Bad reviews are going to happen. We do not live in a world in which everything is five-star or 10 out of 10.
The blog post below is an excerpt from Thriving in the Customer Age. It is one of the many highlighted best practices that outlined in the book.
The question most businesses obsessively worry about is what to do when a bad review happens (it will, so don’t think the sky is falling when it happens!).
For your peace of mind, understand that a bad review does not make yours a bad business. In fact, consumers will be suspicious if you do not have one or two bad reviews.
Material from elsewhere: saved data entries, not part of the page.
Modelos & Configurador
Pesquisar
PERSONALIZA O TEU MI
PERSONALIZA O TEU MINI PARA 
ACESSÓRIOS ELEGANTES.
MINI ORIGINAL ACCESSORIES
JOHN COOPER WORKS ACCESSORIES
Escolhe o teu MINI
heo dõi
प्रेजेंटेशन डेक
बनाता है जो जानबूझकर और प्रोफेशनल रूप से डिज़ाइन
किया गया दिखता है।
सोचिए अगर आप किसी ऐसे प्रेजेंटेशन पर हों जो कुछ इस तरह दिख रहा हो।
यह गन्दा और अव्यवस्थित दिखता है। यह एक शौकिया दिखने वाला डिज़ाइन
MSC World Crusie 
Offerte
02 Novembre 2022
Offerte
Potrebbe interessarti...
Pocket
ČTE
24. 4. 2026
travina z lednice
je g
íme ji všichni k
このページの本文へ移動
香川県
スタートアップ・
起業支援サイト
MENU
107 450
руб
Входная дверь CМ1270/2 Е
Acknowledge and engage with the customer publicly online and offer to create a solution by providing direct access to a decision maker offline. Follow a consistent communication process when you respond. Customer service professionals commonly employ a four-step protocol:
Review:
☆☆ out of 5: “I was very disappointed with the product I purchased at your location and felt when I called to get some clarification on why a part did not fit I was dismissed by staff and offered no solution.” -Emma
Response:
“Hi, Emma. Thank you for bringing this interaction to our attention. (Step 1) I can only imagine your frustration with getting your purchase home and then not having it fit together, combined with the lack of support you received when you called. I sincerely apologize for this experience. (Step 2) This is not how we desire for our customers to be treated and goes against our values. Our store manager Kristie has been made aware of your circumstances, and would like to make things right. (Step 3) Her direct line is XXX-XXX-XXXX. (Step 4) Her request to you is to give us another opportunity to make things right. On behalf of company XYZ, again, I sincerely apologize.”
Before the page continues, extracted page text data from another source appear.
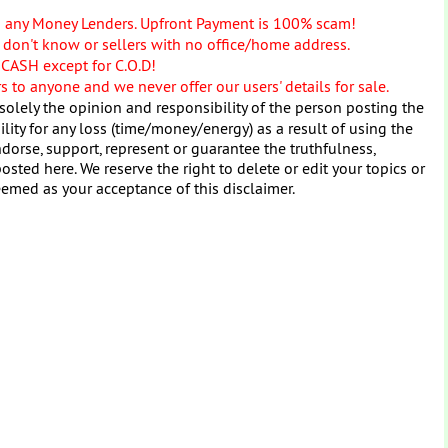
o any Money Lenders. Upfront Payment is 100% scam!
don't know or sellers with no office/home address.
 CASH except for C.O.D!
 to anyone and we never offer our users' details for sale.
solely the opinion and responsibility of the person posting the
ity for any loss (time/money/energy) as a result of using the
dorse, support, represent or guarantee the truthfulness,
osted here. We reserve the right to delete or edit your topics or
eemed as your acceptance of this disclaimer.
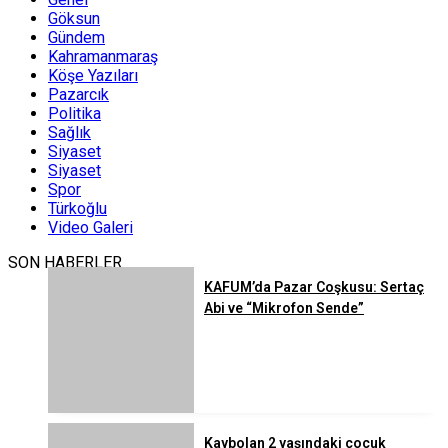
Göksun
Gündem
Kahramanmaraş
Köşe Yazıları
Pazarcık
Politika
Sağlık
Siyaset
Siyaset
Spor
Türkoğlu
Video Galeri
SON HABERLER
KAFUM’da Pazar Coşkusu: Sertaç
Abi ve “Mikrofon Sende”
Kaybolan 2 yaşındaki çocuk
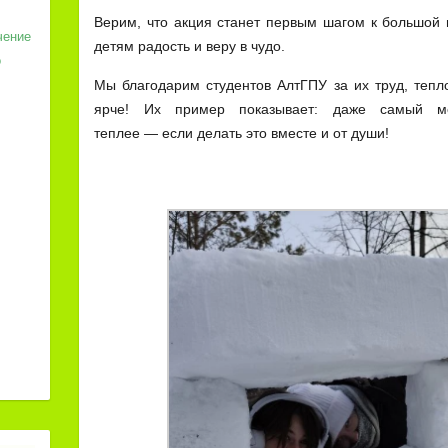
Верим, что акция станет первым шагом к большой 
чение
детям радость и веру в чудо.
о
Мы благодарим студентов АлтГПУ за их труд, тепл
ярче! Их пример показывает: даже самый м
теплее — если делать это вместе и от души!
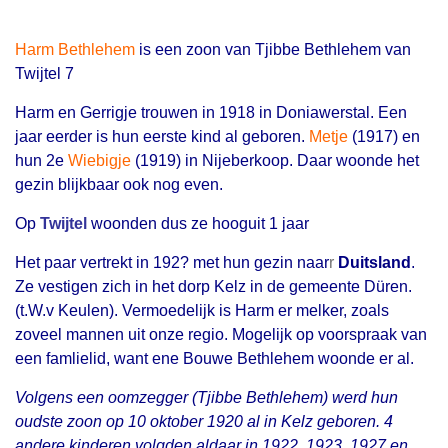
Harm Bethlehem
is een zoon van Tjibbe Bethlehem van
Twijtel 7
Harm en Gerrigje trouwen in 1918 in Doniawerstal. Een
jaar eerder is hun eerste kind al geboren.
Metje
(1917) en
hun 2e
Wiebigje
(1919) in Nijeberkoop. Daar woonde het
gezin blijkbaar ook nog even.
Op
Twijtel
woonden dus ze hooguit 1 jaar
Het paar vertrekt in 1
92? met hun gezin naar
r
Duitsland
.
Ze vestigen zich in het dorp Kelz in de gemeente Düren.
(t.W.v Keulen). Vermoedelijk is Harm er melker, zoals
zoveel mannen uit onze regio. Mogelijk op voorspraak van
een famlielid, want ene Bouwe Bethlehem woonde er al.
Volgens een oomzegger (Tjibbe Bethlehem) werd hun
oudste zoon op 10 oktober 1920 al in Kelz geboren. 4
andere kinderen volgden aldaar in 1922, 1923, 1927 en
This interaction shows both Emma and the world that you care, while also providing an opportunity to take the potential messiness of the situation out of the public domain to where it can be handled privately. Any customer reading this review can tell that the company cares and acknowledges their mistakes, and that they will attempt to resolve the problem. Businesses are made up of people, and people make mistakes. Your customers are people and generally are accepting that people (like them) make mistakes. What often matters most is not that the mistake happened, but acknowledgment of the mistake.
Turning a 1 star review into a 10 out of 10.
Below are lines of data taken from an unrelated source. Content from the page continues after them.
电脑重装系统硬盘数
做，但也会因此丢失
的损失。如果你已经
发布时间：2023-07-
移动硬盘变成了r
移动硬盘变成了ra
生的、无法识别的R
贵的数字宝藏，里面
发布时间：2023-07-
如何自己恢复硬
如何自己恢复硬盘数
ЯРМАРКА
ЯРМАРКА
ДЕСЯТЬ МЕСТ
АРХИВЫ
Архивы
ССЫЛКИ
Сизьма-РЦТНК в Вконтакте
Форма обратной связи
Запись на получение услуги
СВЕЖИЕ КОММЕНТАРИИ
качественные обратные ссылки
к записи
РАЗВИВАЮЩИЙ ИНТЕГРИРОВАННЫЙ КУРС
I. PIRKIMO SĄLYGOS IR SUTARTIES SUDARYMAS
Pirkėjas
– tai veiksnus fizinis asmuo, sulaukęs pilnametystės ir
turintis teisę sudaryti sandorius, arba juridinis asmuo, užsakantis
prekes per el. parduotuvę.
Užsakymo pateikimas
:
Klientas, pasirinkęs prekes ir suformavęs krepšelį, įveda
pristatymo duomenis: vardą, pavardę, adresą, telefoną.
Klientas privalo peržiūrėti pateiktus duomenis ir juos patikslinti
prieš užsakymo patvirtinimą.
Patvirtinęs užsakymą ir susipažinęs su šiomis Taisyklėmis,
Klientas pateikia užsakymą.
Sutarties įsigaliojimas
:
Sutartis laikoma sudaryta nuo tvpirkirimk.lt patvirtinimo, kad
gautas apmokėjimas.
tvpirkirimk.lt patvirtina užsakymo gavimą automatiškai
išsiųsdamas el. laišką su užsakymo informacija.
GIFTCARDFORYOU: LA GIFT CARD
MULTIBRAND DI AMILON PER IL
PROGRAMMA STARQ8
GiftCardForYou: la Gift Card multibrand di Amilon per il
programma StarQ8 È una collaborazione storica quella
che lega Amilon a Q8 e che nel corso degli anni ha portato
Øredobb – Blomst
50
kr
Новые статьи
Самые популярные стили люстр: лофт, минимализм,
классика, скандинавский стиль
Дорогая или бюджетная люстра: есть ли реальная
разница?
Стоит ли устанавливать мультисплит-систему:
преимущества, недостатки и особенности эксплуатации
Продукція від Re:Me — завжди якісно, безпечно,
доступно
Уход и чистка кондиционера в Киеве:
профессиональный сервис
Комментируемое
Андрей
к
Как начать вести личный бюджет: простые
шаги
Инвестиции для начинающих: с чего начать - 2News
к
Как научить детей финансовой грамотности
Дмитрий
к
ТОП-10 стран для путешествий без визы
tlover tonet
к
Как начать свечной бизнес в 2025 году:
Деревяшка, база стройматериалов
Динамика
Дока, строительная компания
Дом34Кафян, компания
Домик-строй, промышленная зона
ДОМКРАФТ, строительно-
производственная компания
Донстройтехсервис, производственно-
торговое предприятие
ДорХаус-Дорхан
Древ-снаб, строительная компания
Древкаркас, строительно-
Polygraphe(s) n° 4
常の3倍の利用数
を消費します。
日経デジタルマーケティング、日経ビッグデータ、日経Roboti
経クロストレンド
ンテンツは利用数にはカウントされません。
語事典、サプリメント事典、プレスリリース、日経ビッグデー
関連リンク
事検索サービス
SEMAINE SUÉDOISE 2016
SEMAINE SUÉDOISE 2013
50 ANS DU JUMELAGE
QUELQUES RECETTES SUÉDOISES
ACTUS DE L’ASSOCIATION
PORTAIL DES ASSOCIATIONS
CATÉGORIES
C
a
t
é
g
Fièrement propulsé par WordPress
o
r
As an organization, you can look at every bad review as a gift. Once the handling of the review has been taken offline, you have the chance to fix a problem and turn a detractor into a promoter by using your service recovery process. It has been my experience that when you address bad reviews quickly and genuinely—and solve the problem—you have a customer for life. To date in my career, there has not been a single customer whose bad review, when handled properly with a recovery process, has not gone down this path. At the Flaman Group of Companies, every bad review is brought to the attention of a key executive. That is how seriously customer satisfaction is taken; the customers know this and respect the attention provided when things go wrong. Beyond executive attention, the bad reviews are showcased across the organization as learning opportunities of what not to do and how to be proactive. The two actions together (executive attention and using every opportunity to learn) reinforce a culture of customer centricity.